The Words of the Ghomsi Family
Johannesburg, South Africa - Sixteen teenagers from Swaziland and South Africa took part in a camp on Character Education from December 14-26 at Wendywood. The purposes were to help these youths build their character and empower them to deal with the various challenges facing them today, namely, peer pressure, drug abuse, premature sex, teenage pregnancy, sexually-transmitted diseases, HIV infections, rape, crime, and teenage suicide, just to name the major ones.
In opening the camp, Rev. Jean Augustin Ghomsi, Secretary General of UPF Southern Africa, told the youths,
"You are a special generation and you need to look critically at the lifestyle of your friends or what you see on TV and in movie theaters. Do not follow them just because you want to 'fit in' and be 'cool.' You have a great future ahead of you. Don't waste it by indulging yourselves in satisfying immediate desires or trying to follow the crowd."
He encouraged them to follow their dream and focus on building their character to become true children of God. "Youth is the most important time in your life," he said. "This is the time to sow good seeds so as to harvest the best fruits in your old age."
The youths were encouraged to develop unity of heart, thought, and godly lifestyle as a way to become exemplary children and patriots as well as to deal with life's challenges. The autobiography of the UPF founder, Rev. Sun Myung Moon, was read, with emphasis on his early life. Through his example of devotion and dedication to heaven, the youths could learn valuable lessons. They were impressed by his adventurous and sacrificial spirit and his non-conventional life.
They were also taught life skills, including how to deal with peer pressure and how to resist being drawn into harmful activities. One of them who was having problems with a stepmother and her children gained insights about how to love and serve them so as to ease the pressure on her father and promote peace in the family. They were encouraged to develop better relationships with their parents and siblings.
Mrs. Margita Merkel-Welman highlighted the necessity of character education for holistic human development and explained character formation as a combination of virtues and vices. Vices are bad habits, and virtues as good habits developed as a regular pattern of actions, depending on the daily choices we make, starting in the mind with our aspirations, desires, imaginations which flow into our attitudes and words and expressed in patterns of behavior.

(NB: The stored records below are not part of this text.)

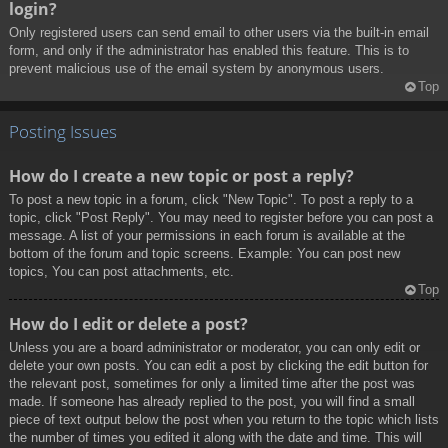
login?
Only registered users can send email to other users via the built-in email
form, and only if the administrator has enabled this feature. This is to
prevent malicious use of the email system by anonymous users.
Top
Posting Issues
How do I create a new topic or post a reply?
To post a new topic in a forum, click "New Topic". To post a reply to a
topic, click "Post Reply". You may need to register before you can post a
message. A list of your permissions in each forum is available at the
bottom of the forum and topic screens. Example: You can post new
topics, You can post attachments, etc.
Top
How do I edit or delete a post?
Unless you are a board administrator or moderator, you can only edit or
delete your own posts. You can edit a post by clicking the edit button for
the relevant post, sometimes for only a limited time after the post was
made. If someone has already replied to the post, you will find a small
piece of text output below the post when you return to the topic which lists
the number of times you edited it along with the date and time. This will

The crisis that teenagers face as their intellect and deductive skills develop and they become aware of peoples' faults and weaknesses was easily understood and confirmed by the participants.
In dealing with good and evil, Mrs. Welman emphasized that "although society and the environment play a significant role in influencing our perception of reality and we tend to want to shift the responsibility to the outer world, if we stay firmly on the side of good we will not be influenced in the wrong direction. She gave examples of saints, sages, and patriots who strove to do what is morally good, advanced their respective societies to a level of betterment for the whole.
Concerning the issue of freedom, she helped them to understand that true freedom cannot be found in doing evil but only in doing good. We need to listen to the voice of our conscience in order to be always on the side of goodness. "However," she said, "when we act against the voice of our conscience, a force or energy is released and becomes guilt. Guilt is healthy psychologically when it warns us that we are going in the wrong direction; it's like the pain we feel when we put our hand in the fire." She encouraged everyone to follow the Golden Rule, "Do to others what you would like them do to you."
In teaching about character building, Rev. Ghomsi emphasized the importance of mastering the influences of our senses and, even more importantly, the words that we speak. He said, "words are not as innocent as we think. There are certain words that we have to completely remove from our vocabulary, such as swear words, insults, and belittling words." He gave some biblical examples. "You are what you speak," he said. "If you want to be great in life, think first before you say something. Do not use words lightly. Once something is spoken, you can't take it back."
Many times the participants made the purity pledge, promising to keep themselves pure by not touching or allowing themselves to be touched sexually by the opposite sex. One of them had a profound experience during one these pledge sessions. "At first, it seemed like a joke," he said. "But as the days went by I realized how serious this was for my life and my family. I cried."
Beside the normal program, they also enjoyed games like pool, yut (a traditional Korean game), basketball, card games, and performances by the WAIT team.
At the end, prizes were given to the top three participants, both boys and girls, as well as for teamwork.